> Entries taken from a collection
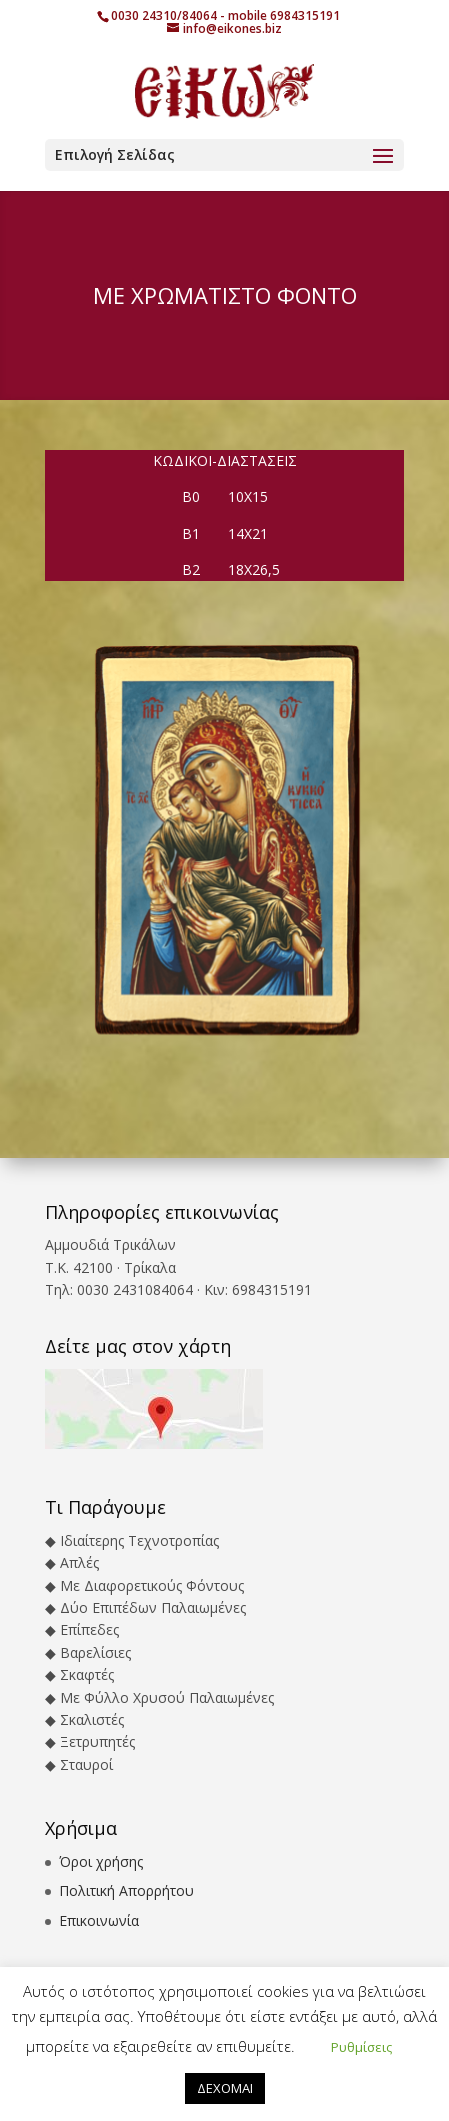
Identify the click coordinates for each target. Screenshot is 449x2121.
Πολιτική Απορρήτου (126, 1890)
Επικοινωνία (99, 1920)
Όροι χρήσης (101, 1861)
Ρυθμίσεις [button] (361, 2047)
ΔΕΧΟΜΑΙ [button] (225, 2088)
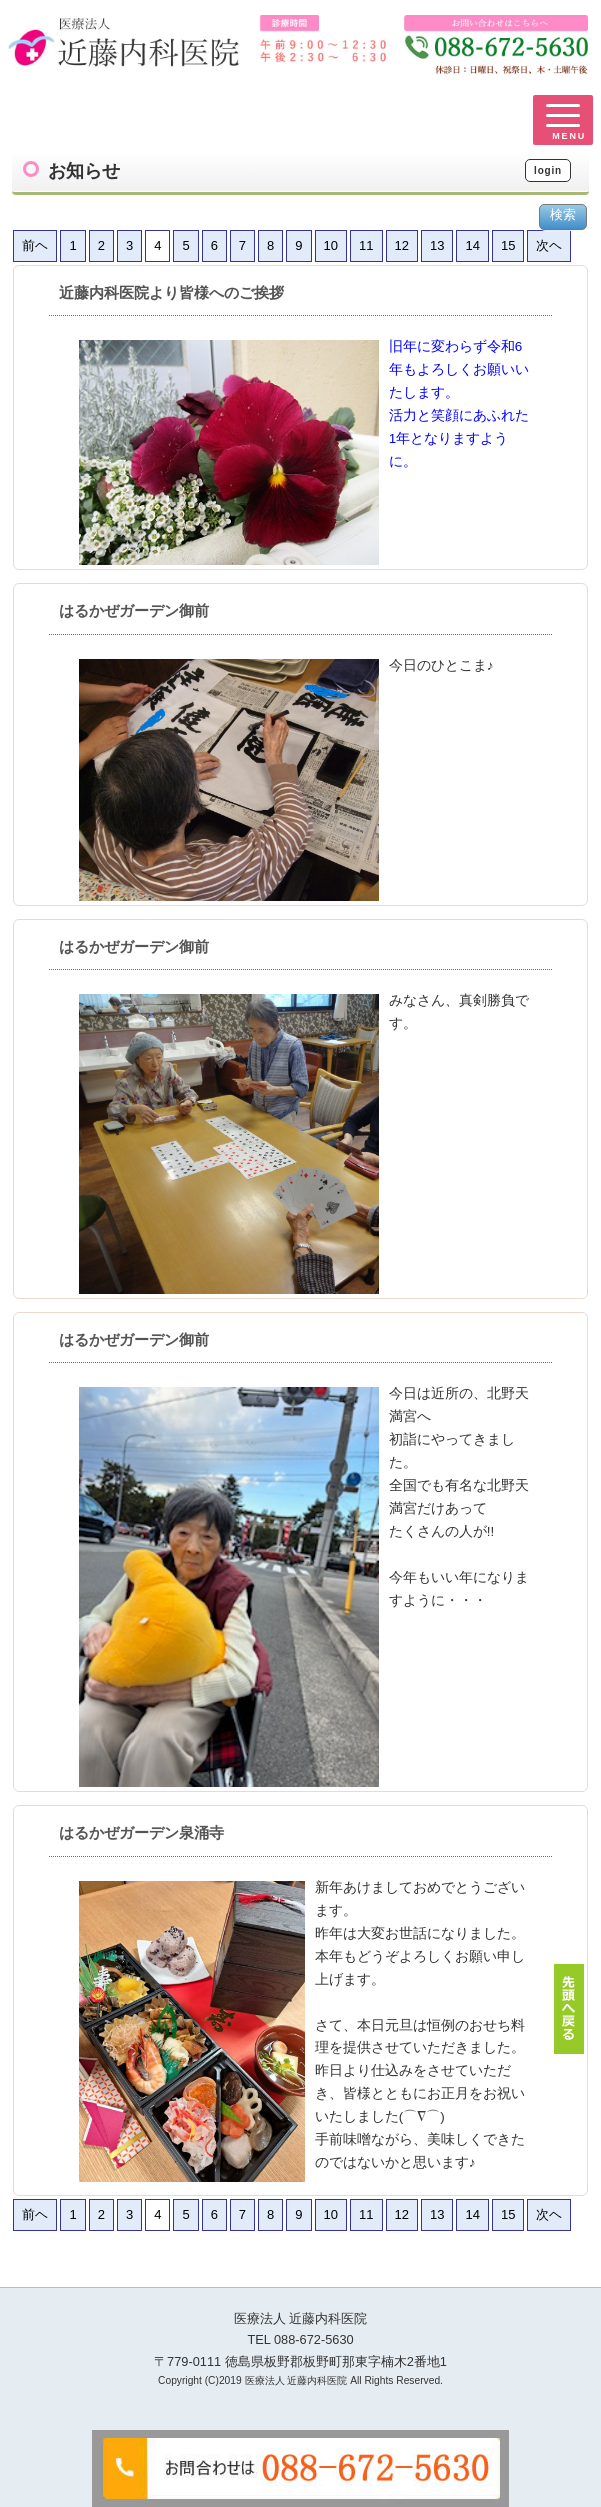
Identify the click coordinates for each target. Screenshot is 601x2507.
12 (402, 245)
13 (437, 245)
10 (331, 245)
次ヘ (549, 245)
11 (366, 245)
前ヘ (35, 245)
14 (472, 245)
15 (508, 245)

> Problem requirements
Output the records verbatim without pictures.

> Reply to the task
Identify the click coordinates for each target. Screenshot is 449x2121.
Πολιτική Απορρήτου (126, 1890)
Επικοινωνία (99, 1920)
Όροι χρήσης (101, 1861)
Ρυθμίσεις [button] (361, 2047)
ΔΕΧΟΜΑΙ [button] (225, 2088)
Identify the click coordinates for each target. Screenshot is 601x2507.
12 (402, 245)
13 (437, 245)
10 (331, 245)
次ヘ (549, 245)
11 (366, 245)
前ヘ (35, 245)
14 (472, 245)
15 (508, 245)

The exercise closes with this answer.